Almost every mid to large size organization now outsources the basic maintenance of desktops, laptops, printers and other end computing devices to service providers under the broad framework of facility management. Some have also given away the tasks of managing servers, backups and networks. As far as I remember, this practice is definitely more than 15 years old, considering that the first time I came across this concept was in the early ‘90s. So by now, one would assume that the vendors and service providers (along with the CIOs), would have fine tuned this basic support activity to a level where it does not require significant management time and attention. However, recent discussions bring out a different story.
Essentially, outsourcing of the basic break-fix and first level support (typically personified as the IT Helpdesk), broadly constitutes a centralized number, email or web based form for users to log their calls. The person at the other end is expected to acknowledge the call, and attempt troubleshooting via phone or remote control of the computing device.
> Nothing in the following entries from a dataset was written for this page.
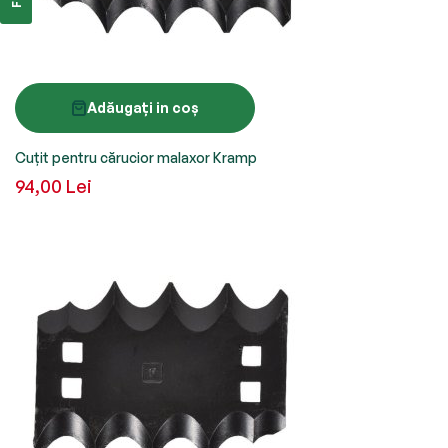
Adăugați in coș
Cuțit pentru cărucior malaxor Kramp
94,00 Lei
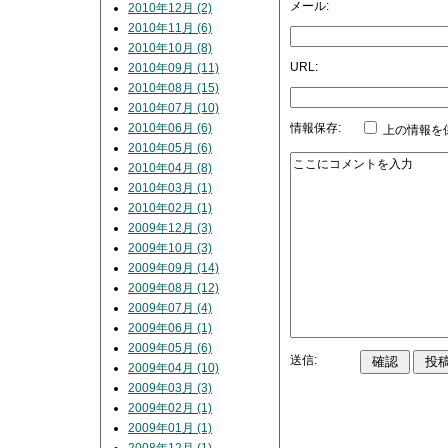
メール:
2010年12月 (2)
2010年11月 (6)
2010年10月 (8)
URL:
2010年09月 (11)
2010年08月 (15)
2010年07月 (10)
2010年06月 (6)
情報保存:
上の情報を
2010年05月 (6)
2010年04月 (8)
2010年03月 (1)
2010年02月 (1)
2009年12月 (3)
2009年10月 (3)
2009年09月 (14)
2009年08月 (12)
2009年07月 (4)
2009年06月 (1)
2009年05月 (6)
送信:
2009年04月 (10)
2009年03月 (3)
2009年02月 (1)
2009年01月 (1)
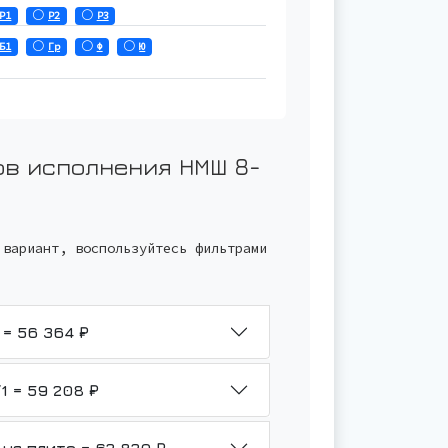
Р1
Р2
Р3
Б1
Гр
Ф
Ю
ов исполнения
НМШ 8-
 вариант, воспользуйтесь фильтрами
НМШ 8-25-6,3/6-ТВ3-Р1-Ф-У1 = 56 364 ₽
НМШ 8-25-6,3/6-ТВ3-Р2-Б1-У1 = 59 208 ₽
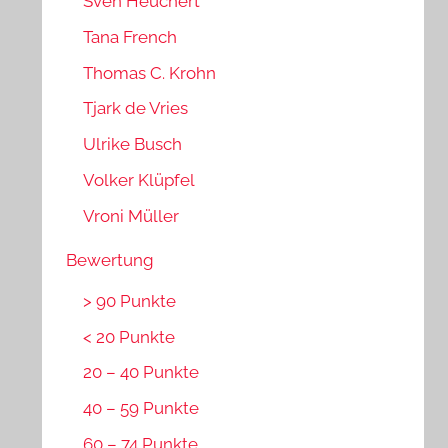
Sven Heuchert
Tana French
Thomas C. Krohn
Tjark de Vries
Ulrike Busch
Volker Klüpfel
Vroni Müller
Bewertung
> 90 Punkte
< 20 Punkte
20 – 40 Punkte
40 – 59 Punkte
60 – 74 Punkte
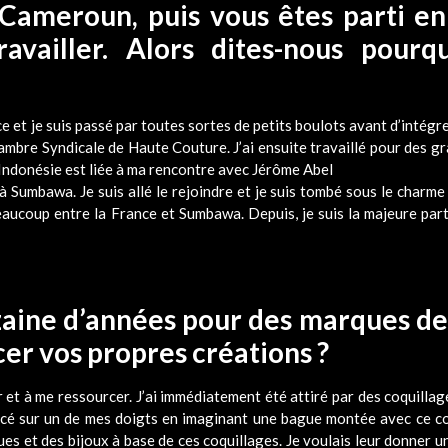
 Cameroun, puis vous êtes parti e
availler. Alors dites-nous pourqu
ance et je suis passé par toutes sortes de petits boulots avant d’intég
Chambre Syndicale de Haute Couture. J’ai ensuite travaillé pour des 
 Indonésie est liée à ma rencontre avec Jérôme Abel
 à Sumbawa. Je suis allé le rejoindre et je suis tombé sous le charme 
beaucoup entre la France et Sumbawa. Depuis, je suis la majeure part
izaine d’années pour des marques d
cer vos propres créations ?
et à me ressourcer. J’ai immédiatement été attiré par des coquillage
 placé sur un de mes doigts en imaginant une bague montée avec ce c
ues et des bijoux à base de ces coquillages. Je voulais leur donner u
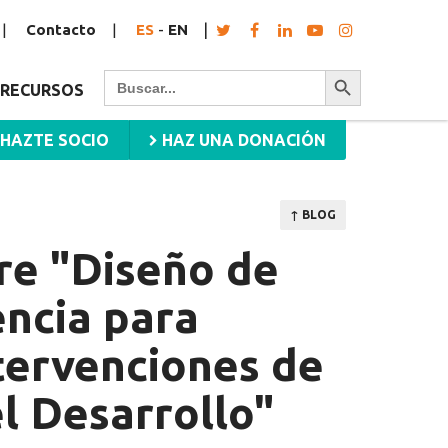
Contacto
ES
-
EN
Botón de búsqueda
Buscar:
RECURSOS
HAZTE SOCIO
HAZ UNA DONACIÓN
↑ BLOG
re "Diseño de
ncia para
tervenciones de
l Desarrollo"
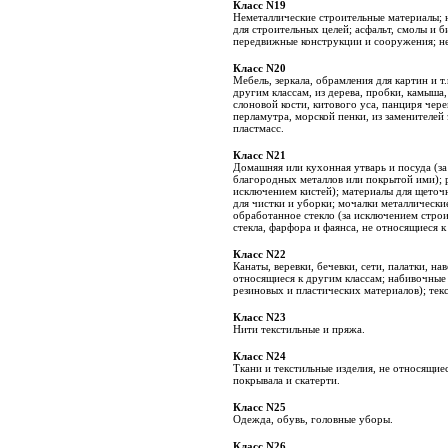
Класс N19
Неметаллические строительные материалы; 
для строительных целей; асфальт, смолы и б
передвижные конструкции и сооружения; не
Класс N20
Мебель, зеркала, обрамления для картин и т.
другим классам, из дерева, пробки, камыша, 
слоновой кости, китового уса, панциря чере
перламутра, морской пенки, из заменителей 
пластмасс.
Класс N21
Домашняя или кухонная утварь и посуда (з
благородных металлов или покрытой ими); р
исключением кистей); материалы для щеточ
для чистки и уборки; мочалки металлически
обработанное стекло (за исключением строит
стекла, фарфора и фаянса, не относящиеся к
Класс N22
Канаты, веревки, бечевки, сети, палатки, нав
относящиеся к другим классам; набивочные
резиновых и пластических материалов); тек
Класс N23
Нити текстильные и пряжа.
Класс N24
Ткани и текстильные изделия, не относящиес
покрывала и скатерти.
Класс N25
Одежда, обувь, головные уборы.
Класс N26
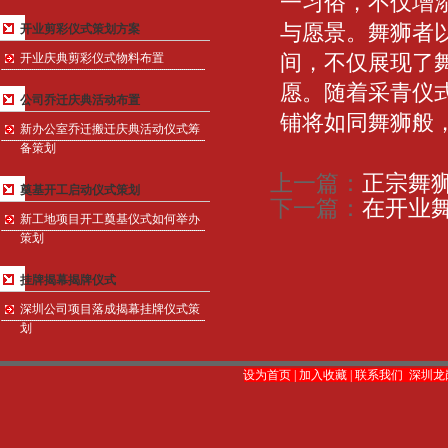
一习俗，不仅增
与愿景。舞狮者
开业剪彩仪式策划方案
间，不仅展现了
开业庆典剪彩仪式物料布置
愿。随着采青仪
公司乔迁庆典活动布置
铺将如同舞狮般
新办公室乔迁搬迁庆典活动仪式筹
备策划
上一篇：
正宗舞
奠基开工启动仪式策划
下一篇：
在开业舞
新工地项目开工奠基仪式如何举办
策划
挂牌揭幕揭牌仪式
深圳公司项目落成揭幕挂牌仪式策
划
设为首页
|
加入收藏
|
联系我们
深圳龙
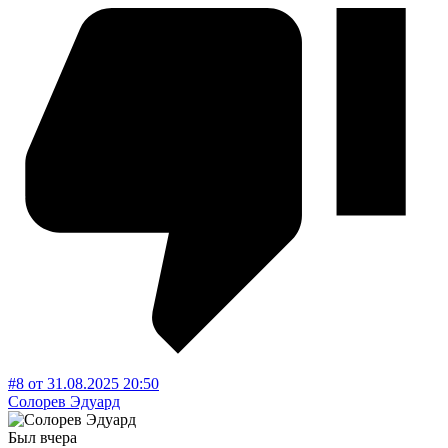
#8
от
31.08.2025
20:50
Солорев Эдуард
Был вчера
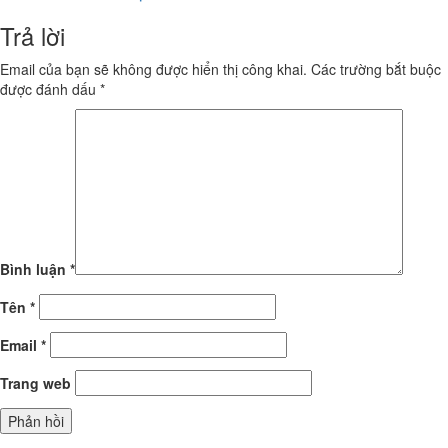
Trả lời
Email của bạn sẽ không được hiển thị công khai.
Các trường bắt buộc
được đánh dấu
*
Bình luận
*
Tên
*
Email
*
Trang web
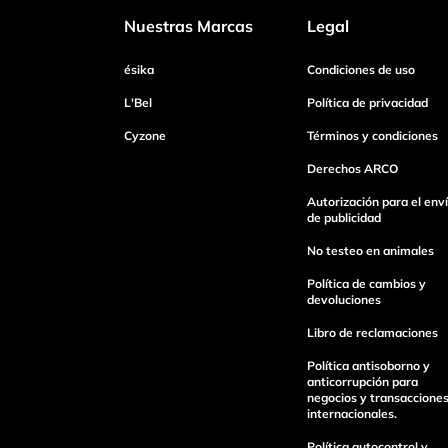
Nuestras Marcas
Legal
Dirección de email
ésika
Condiciones de uso
L'Bel
Política de privacidad
Cyzone
Términos y condiciones
Escribe un comentario
Derechos ARCO
Autorización para el env
de publicidad
No testeo en animales
Enviar Comentario
Política de cambios y
devoluciones
Libro de reclamaciones
Política antisoborno y
anticorrupción para
negocios y transaccione
internacionales.
Política autocontrol y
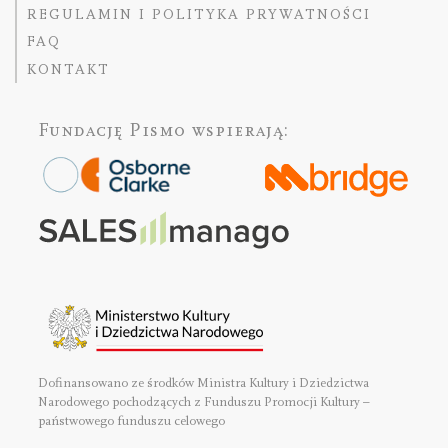
REGULAMIN I POLITYKA PRYWATNOŚCI
FAQ
KONTAKT
Fundację Pismo
wspierają:
Dofinansowano ze środków Ministra Kultury i Dziedzictwa
Narodowego pochodzących z Funduszu Promocji Kultury –
państwowego funduszu celowego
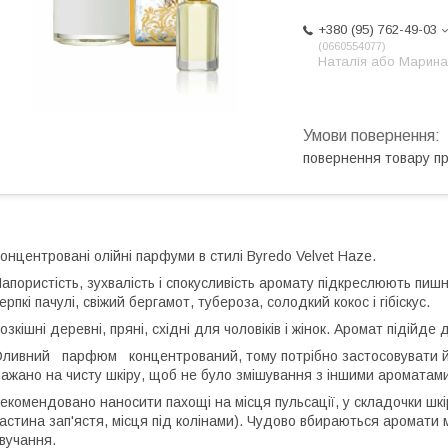
+380 (95) 762-49-03
0660554077
Наталія або Марина
повернення товару п
онцентровані олійні парфуми в стилі Byredo Velvet Haze.
апористість, зухвалість і спокусливість аромату підкреслюють пиш
ерпкі пачулі, свіжий бергамот, тубероза, солодкий кокос і гібіскус.
озкішні деревні, пряні, східні для чоловіків і жінок. Аромат підійде
ливний парфюм концентрований, тому потрібно застосовувати йо
ажано на чисту шкіру, щоб не було змішування з іншими ароматами
екомендовано наносити пахощі на місця пульсації, у складочки шкір
астина зап'ястя, місця під колінами). Чудово вбираються аромати 
вучання.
If this is not feasible, he’s then supposed to provide desk side support through an Engineer. Track progress of the call until completed, repeat ad infinitum. Sounds simple enough!
Add a dash of best practices, frameworks like ITIL, service level agreements, and periodic reviews—everything should be hunky dory?
As computers get ubiquitous, cheaper, sturdier, and easier to use, the expectation levels have also risen. Today the expectations veer towards near instant resolution, which reflects the high level dependence as well as time pressures that are typical of today’s workplace. Mobility adds to the complexity, while security concerns mount—new and old threats challenge existing solutions, and compliance add to the challenge. To add to this, budgets are shrinking, and attrition is on the rise. So is it fair to expect service levels to sustain and improve, quarter on quarter?
CIOs with reason are right in their expectations from facility management, as this is what the enterprise demands in a hyper competitive environment. On the other hand, service providers have been struggling to rise up to these challenges and seize the opportunity. A few CIOs mentioned that they were reviewing alternatives, even though the contract period was far from over. In these circumstances, root cause analysis points towards many reasons that contribute either singularly or collectively.
Key amongst these factors remain people (See Challenges of an upturn), where service providers did not plan for attrition, with growth coming back; thus the pipeline dried up, and customers saw an adverse impact. If the person exiting is a Project Manager, it can take up to six months to recover. And we are not yet talking about quality of resources on the ground, which is deteriorating slowly and surely. Most new hires were fresh out of institutes, with very limited or no soft skills orientation. Customer service is not just about fixing the problem, but also with respect to addressing the person behind the computer and his downtime.
The second big issue is process compliance, with or without ITIL. Every outsourcing engagement has a plethora of checklists and processes which need to be rigorously followed to ensure success. However, for the person on the ground, this is a distraction, and sometimes seen as policing. Inconsistent data and incomplete checklists lead to increasing grievances with the users.
Weekly, fortnightly or monthly review meetings are at best a post mortem of the issue; instead, daily exception management between the vendor and customer Project Managers is required to ensure that these do not get discussed at the Management table. CIOs need to conduct periodic assessments to remain connected to the process, a practice which also keeps the teams’ focus on deliverables.